EXERCISE REQUIREMENTS: In your copy, include every entry exactly as written but no pictures.

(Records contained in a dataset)
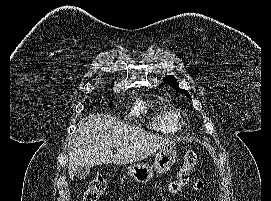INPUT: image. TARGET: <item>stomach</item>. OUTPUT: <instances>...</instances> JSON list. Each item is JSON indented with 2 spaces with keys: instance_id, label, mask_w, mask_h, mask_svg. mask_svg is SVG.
<instances>
[{
  "instance_id": "stomach-1",
  "label": "stomach",
  "mask_w": 271,
  "mask_h": 201,
  "mask_svg": "<svg viewBox=\"0 0 271 201\" xmlns=\"http://www.w3.org/2000/svg\"><path fill=\"white\" fill-rule=\"evenodd\" d=\"M177 158L174 148L161 149L155 156L153 166L146 163H134L127 168L128 175L136 182L144 183L149 181L154 172L158 174L167 173Z\"/></svg>"
}]
</instances>
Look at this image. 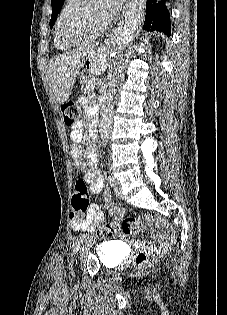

SOLUTION FOR THIS EXERCISE:
INPUT: image. TARGET: <item>stomach</item>. OUTPUT: <instances>...</instances> JSON list. Each item is JSON indented with 2 spaces with keys: instance_id, label, mask_w, mask_h, mask_svg. mask_svg is SVG.
<instances>
[{
  "instance_id": "stomach-1",
  "label": "stomach",
  "mask_w": 271,
  "mask_h": 201,
  "mask_svg": "<svg viewBox=\"0 0 271 201\" xmlns=\"http://www.w3.org/2000/svg\"><path fill=\"white\" fill-rule=\"evenodd\" d=\"M177 158L174 148L161 149L155 156L153 166L146 163H134L127 168L128 175L136 182L144 183L149 181L154 172L158 174L167 173Z\"/></svg>"
}]
</instances>
Look at this image. 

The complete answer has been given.